On Peace Day, 19 July 1919, the Luton Town Hall was burnt down during a riot by ex-servicemen unhappy with unemployment and other grievances. The riot started after members of the council arrived to read out the proclamation of peace, and many in the crowd expressed their disapproval. One issue was a discharged sailors and soldiers group not being permitted to use Wardown Park to hold a drumhead memorial service. Tension boiled over into violence, and after a number of clashes, many protesters broke through the police line and forcibly entered the town hall, which was eventually set on fire.

Order was eventually restored to the town by midnight on 19 July, but the fire brigade were unable to extinguish the fire, and by the next morning the town hall was little more than a ruin.

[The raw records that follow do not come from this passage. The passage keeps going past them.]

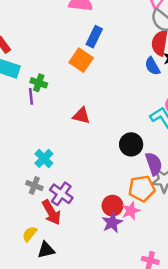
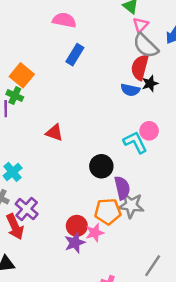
orange square: (81, 60) -> (22, 75), moved
blue semicircle: (152, 66) -> (130, 90), turned -54

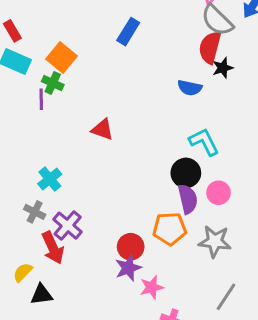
blue semicircle: (130, 90) -> (190, 88), moved
pink circle: (149, 131) -> (219, 193), moved
black circle: (101, 166) -> (186, 173), moved
gray star: (131, 205) -> (215, 241), moved
pink star: (95, 233) -> (152, 287), moved

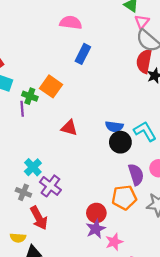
orange square: (61, 57) -> (51, 86), moved
blue semicircle: (190, 88) -> (114, 127), moved
black circle: (186, 173) -> (120, 142), moved
purple cross: (68, 226) -> (50, 186), moved
yellow semicircle: (23, 272) -> (18, 238), turned -126

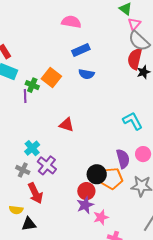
blue rectangle: (83, 54) -> (81, 50), turned 36
blue semicircle: (114, 127) -> (86, 74), moved
red triangle: (69, 128) -> (67, 125), moved
black circle: (120, 142) -> (97, 174), moved

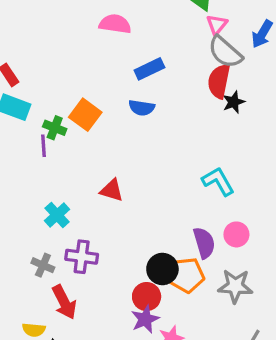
blue rectangle: (81, 50) -> (149, 69), moved
cyan cross: (32, 148) -> (57, 215), moved
purple cross: (47, 165) -> (82, 257), turned -30

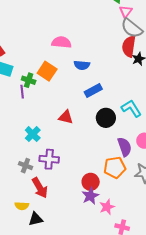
pink semicircle: (115, 24) -> (61, 42), moved
blue rectangle: (149, 69) -> (93, 91), moved
black circle: (162, 269) -> (106, 118), moved

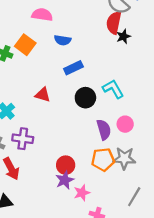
orange pentagon: (115, 167) -> (103, 159), moved

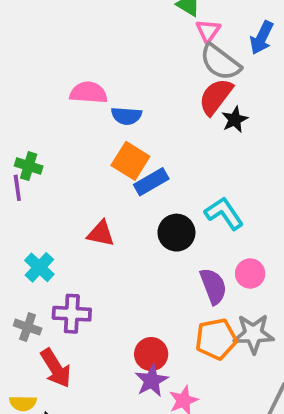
red semicircle: (114, 23) -> (216, 97), turned 30
blue semicircle: (63, 40) -> (126, 116), moved
orange square: (25, 45) -> (130, 161), moved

The remains of the building were demolished in August 1919 and in 1922 the war memorial, designed by Sir Reginald Blomfield, inscribed with the names of 1,286 dead from the Great War, was unveiled.

==Aftermath==

Many of those arrested received serious sentences. John Henry Good who took part in the riots was sentenced to six weeks of hard labour.

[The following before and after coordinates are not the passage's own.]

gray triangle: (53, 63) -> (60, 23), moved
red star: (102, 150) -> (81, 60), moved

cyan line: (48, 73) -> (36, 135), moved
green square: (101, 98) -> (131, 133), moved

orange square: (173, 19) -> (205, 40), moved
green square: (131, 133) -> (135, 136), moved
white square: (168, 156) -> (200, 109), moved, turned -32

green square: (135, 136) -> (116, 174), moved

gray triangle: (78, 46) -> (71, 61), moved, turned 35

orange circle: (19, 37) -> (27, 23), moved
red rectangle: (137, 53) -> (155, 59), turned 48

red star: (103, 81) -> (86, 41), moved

In 2019, to commemorate the centenary of the 1919 Peace Riots, Cultural Histories Community Interest Company, working with a number of partner organisations, individuals and local community groups in Luton, developed a range of projects to promote awareness and interest in the 1919 Peace Days riots via a programme of learning and the performing arts. The projects included collecting personal and family recollections of the Peace Riots, plus art and music projects to promote local awareness of the event.